Dinamika Pencari Kerja di Jakarta: Tantangan, Peluang, dan Alternatif di Tengah Persaingan Ketat

Jakarta - Gelaran Jakarta Job Fair yang diselenggarakan oleh Pemerintah Provinsi DKI Jakarta pada pertengahan April 2025 menjadi sorotan bagi ribuan pencari kerja yang berharap mendapatkan kesempatan kerja yang lebih baik. Acara yang digelar di Gelanggang Mahasiswa Universitas Trisakti ini tidak hanya menjadi ajang rekrutmen, tetapi juga memantik berbagai cerita menarik dari para peserta yang menghadapi beragam tantangan dalam mencari pekerjaan.

Fleksibilitas dan Adaptabilitas Pencari Kerja

Beberapa peserta job fair menunjukkan sikap terbuka terhadap berbagai jenis pekerjaan, meskipun tidak sesuai dengan latar belakang pendidikan mereka. Nova (24) dan Caca (23), misalnya, mengaku siap bekerja di bidang apa pun asalkan ada peluang untuk berkembang. "Saya terbuka untuk lintas sektor selama ada kesempatan belajar dan sesuai dengan passion," ujar Nova. Sikap serupa ditunjukkan oleh Niko (30), yang meski telah memiliki pengalaman kerja bertahun-tahun, tetap bersedia mengambil posisi baru demi stabilitas karir.

Hambatan dalam Proses Rekrutmen

  • Batas Usia: Niko mengeluhkan syarat batas usia yang kerap menjadi penghalang, terutama bagi mereka yang telah berusia di atas 25 tahun.
  • Kurangnya Feedback: Caca menyoroti minimnya umpan balik dari perusahaan setelah proses lamaran, yang menyulitkan pencari kerja untuk mengevaluasi diri.
  • Persaingan Ketat: Nova menambahkan, bahkan posisi magang pun sulit didapat karena persaingan yang tinggi dan preferensi perusahaan terhadap kandidat yang lebih muda.

Peluang Kerja di Luar Negeri

Wakil Gubernur Jakarta, Rano Karno, menyebutkan adanya kuota besar untuk tenaga kerja Indonesia di Jepang, Taiwan, Jerman, dan Belanda. Informasi ini menarik minat beberapa peserta, seperti Niko dan Jaya, yang melihat peluang kerja di luar negeri lebih menjanjikan. "Persyaratannya lebih sederhana dibandingkan di Indonesia," kata Niko. Namun, tidak semua peserta tertarik. Rifki (24) lebih memilih bekerja di dalam negeri agar tetap dekat dengan keluarga.
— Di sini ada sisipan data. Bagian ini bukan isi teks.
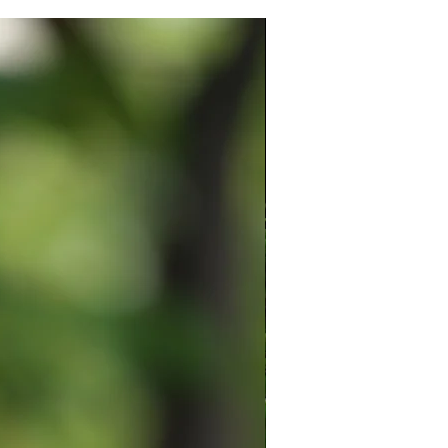
い。
(追跡◯/保証×)
急便(追跡◯/保証◯)
る場合はスタンプクリーナー等を
New
優しく拭いて下さい。
作品デザインを利用した2次的な制
ご固く禁じます。
方はお手数ですが一度ご購入前に
い。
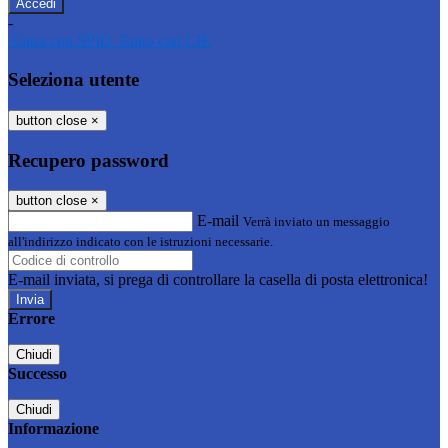
-
Entra con SPID
Entra con CIE
Seleziona utente
button close
×
Recupero password
button close
×
E-mail
Verrà inviato un messaggio
all'indirizzo indicato con le istruzioni necessarie.
E-mail inviata, si prega di controllare la casella di posta elettronica!
Errore
Chiudi
Successo
Chiudi
Informazione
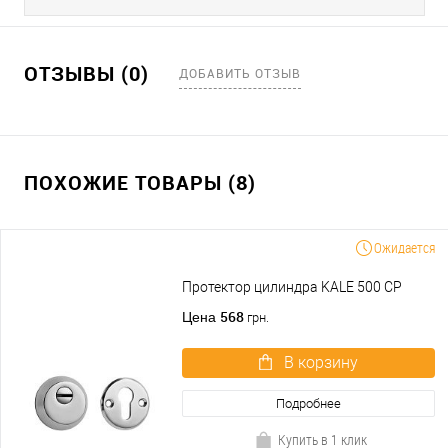
ОТЗЫВЫ (0)
ДОБАВИТЬ ОТЗЫВ
ПОХОЖИЕ ТОВАРЫ (8)
Ожидается
Протектор цилиндра KALE 500 CP
568
Цена
грн.
В корзину
Подробнее
Купить в 1 клик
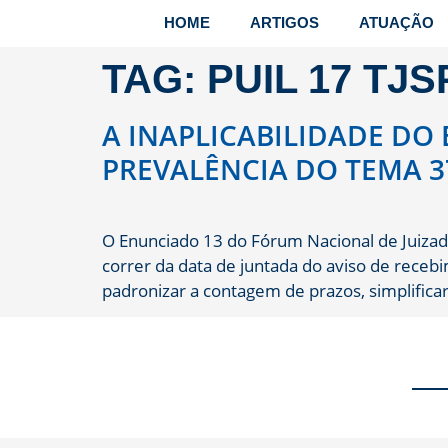
HOME
ARTIGOS
ATUAÇÃO
TAG:
PUIL 17 TJS
A INAPLICABILIDADE DO 
PREVALÊNCIA DO TEMA 379
O Enunciado 13 do Fórum Nacional de Juizado
correr da data de juntada do aviso de receb
padronizar a contagem de prazos, simplificar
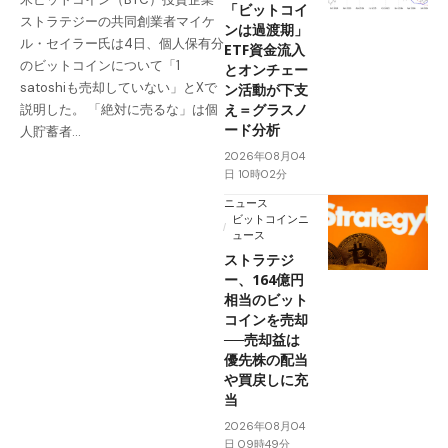
「ビットコイ
ストラテジーの共同創業者マイケ
ンは過渡期」
ル・セイラー氏は4日、個人保有分
ETF資金流入
のビットコインについて「1
とオンチェー
satoshiも売却していない」とXで
ン活動が下支
え＝グラスノ
説明した。 「絶対に売るな」は個
ード分析
人貯蓄者…
2026年08月04
日 10時02分
ニュース
ビットコインニ
ュース
ストラテジ
ー、164億円
相当のビット
コインを売却
──売却益は
優先株の配当
や買戻しに充
当
2026年08月04
日 09時49分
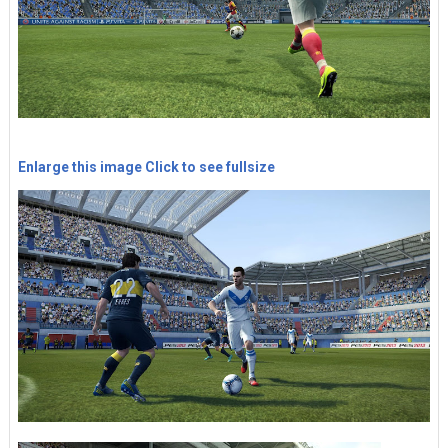
Enlarge this image
Click to see fullsize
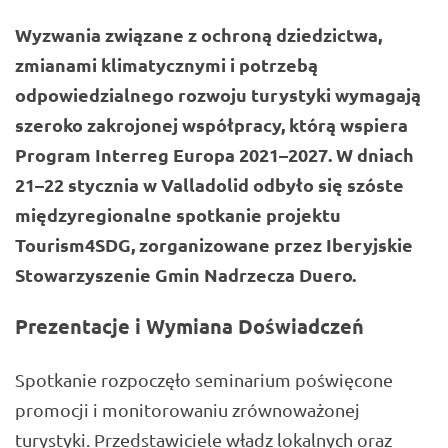
Wyzwania związane z ochroną dziedzictwa,
zmianami klimatycznymi i potrzebą
odpowiedzialnego rozwoju turystyki wymagają
szeroko zakrojonej współpracy, którą wspiera
Program Interreg Europa 2021–2027. W dniach
21–22 stycznia w Valladolid odbyło się szóste
międzyregionalne spotkanie projektu
Tourism4SDG, zorganizowane przez Iberyjskie
Stowarzyszenie Gmin Nadrzecza Duero.
Prezentacje i Wymiana Doświadczeń
Spotkanie rozpoczęło seminarium poświęcone
promocji i monitorowaniu zrównoważonej
turystyki. Przedstawiciele władz lokalnych oraz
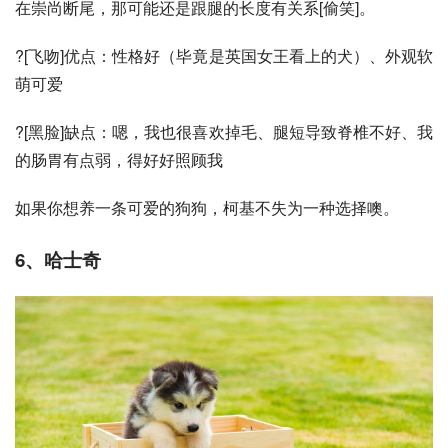
在崇尚断尾，那可能还是跟腿的长度有关系[偷笑]。
?[飞吻]优点：性格好（毕竟是
英国女王
看上的犬）、外观软
萌可爱
?[黑脸]缺点：嗯，我也很喜欢掉毛、腿短导致脊椎不好、我
的肠胃有点弱，得好好照顾我
如果你想养一条可爱的狗狗，柯基不失为一种选择噢。
6、哈士奇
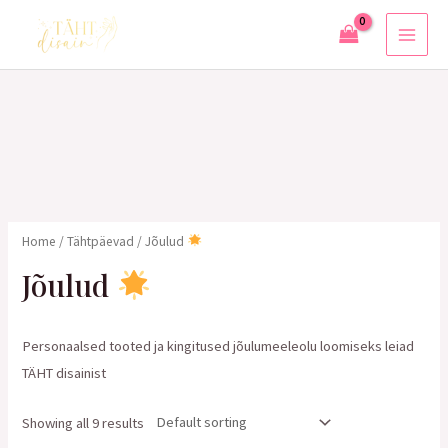
Skip
to
MAI
content
MEN
Home
/
Tähtpäevad
/ Jõulud
Jõulud
Personaalsed tooted ja kingitused jõulumeeleolu loomiseks leiad
TÄHT disainist
Showing all 9 results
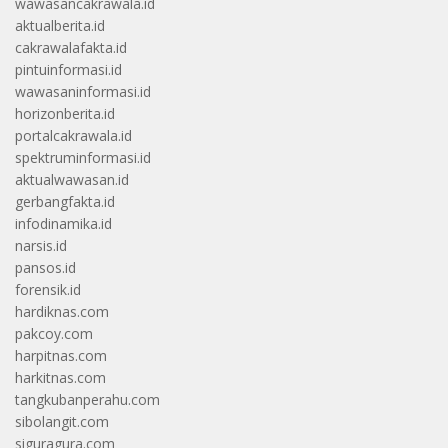
wawasancakrawala.id
aktualberita.id
cakrawalafakta.id
pintuinformasi.id
wawasaninformasi.id
horizonberita.id
portalcakrawala.id
spektruminformasi.id
aktualwawasan.id
gerbangfakta.id
infodinamika.id
narsis.id
pansos.id
forensik.id
hardiknas.com
pakcoy.com
harpitnas.com
harkitnas.com
tangkubanperahu.com
sibolangit.com
siguragura.com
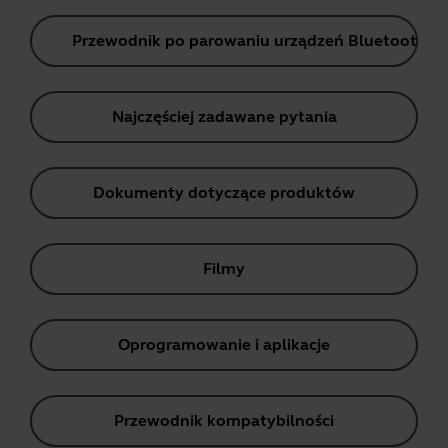
Przewodnik po parowaniu urządzeń Bluetooth
Najczęściej zadawane pytania
Dokumenty dotyczące produktów
Filmy
Oprogramowanie i aplikacje
Przewodnik kompatybilności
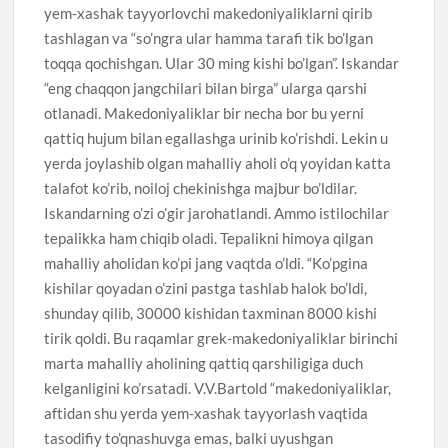
yem-xashak tayyorlovchi makedoniyaliklarni qirib
tashlagan va “so’ngra ular hamma tarafi tik bo’lgan
toqqa qochishgan. Ular 30 ming kishi bo’lgan”. Iskandar
“eng chaqqon jangchilari bilan birga” ularga qarshi
otlanadi. Makedoniyaliklar bir necha bor bu yerni
qattiq hujum bilan egallashga urinib ko’rishdi. Lekin u
yerda joylashib olgan mahalliy aholi o’q yoyidan katta
talafot ko’rib, noiloj chekinishga majbur bo’ldilar.
Iskandarning o’zi o’gir jarohatlandi. Ammo istilochilar
tepalikka ham chiqib oladi. Tepalikni himoya qilgan
mahalliy aholidan ko’pi jang vaqtda o’ldi. “Ko’pgina
kishilar qoyadan o’zini pastga tashlab halok bo’ldi,
shunday qilib, 30000 kishidan taxminan 8000 kishi
tirik qoldi. Bu raqamlar grek-makedoniyaliklar birinchi
marta mahalliy aholining qattiq qarshiligiga duch
kelganligini ko’rsatadi. V.V.Bartold “makedoniyaliklar,
aftidan shu yerda yem-xashak tayyorlash vaqtida
tasodifiy to’qnashuvga emas, balki uyushgan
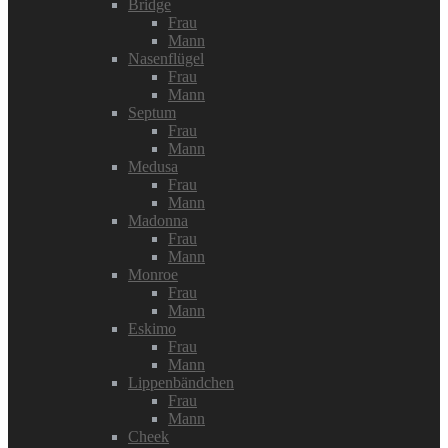
Bridge
Frau
Mann
Nasenflügel
Frau
Mann
Septum
Frau
Mann
Medusa
Frau
Mann
Madonna
Frau
Mann
Monroe
Frau
Mann
Eskimo
Frau
Mann
Lippenbändchen
Frau
Mann
Cheek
Alternatif di Luar Pekerjaan Formal

  • Bisnis Mandiri: Rifki dan Nova mempertimbangkan untuk membuka usaha sendiri, meski masih ragu dengan risiko yang ada.
  • Freelance: Niko dan Jaya sempat mencoba pekerjaan lepas, tetapi menghadapi tantangan seperti persaingan global dan penurunan proyek. "Bekerja freelance itu seperti berjudi," ujar Jaya, yang juga berprofesi sebagai pengemudi ojek online.

Tantangan Pekerja Freelance

Niko mengungkapkan kesulitan yang dihadapi sebagai freelancer, termasuk stigma negatif dari keluarga dan persaingan dengan pekerja dari negara lain. "Mereka mengira saya tidak bekerja karena hanya duduk di depan laptop," katanya. Dengan munculnya teknologi AI, proyek yang biasa ditangani Niko semakin berkurang, mendorongnya untuk mencari pekerjaan formal yang lebih stabil.